Listed records:
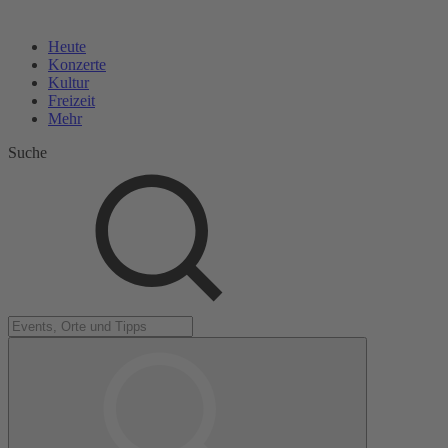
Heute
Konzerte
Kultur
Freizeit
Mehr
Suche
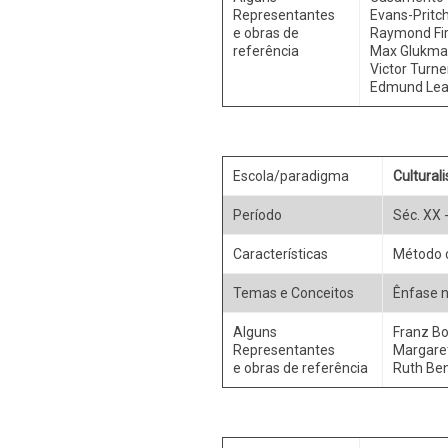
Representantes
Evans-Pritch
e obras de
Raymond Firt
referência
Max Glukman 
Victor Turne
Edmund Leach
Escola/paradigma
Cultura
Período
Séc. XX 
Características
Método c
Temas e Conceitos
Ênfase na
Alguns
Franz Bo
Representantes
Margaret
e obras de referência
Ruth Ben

Task directions: Would you retype all the material above exactly, apart from its pictures?

Exercise output:
Heute
Konzerte
Kultur
Freizeit
Mehr
Suche
Representantes
Evans-Pritch
e obras de
Raymond Firt
referência
Max Glukman 
Victor Turne
Edmund Leach
Escola/paradigma
Cultura
Período
Séc. XX 
Características
Método c
Temas e Conceitos
Ênfase na
Alguns
Franz Bo
Representantes
Margaret
e obras de referência
Ruth Ben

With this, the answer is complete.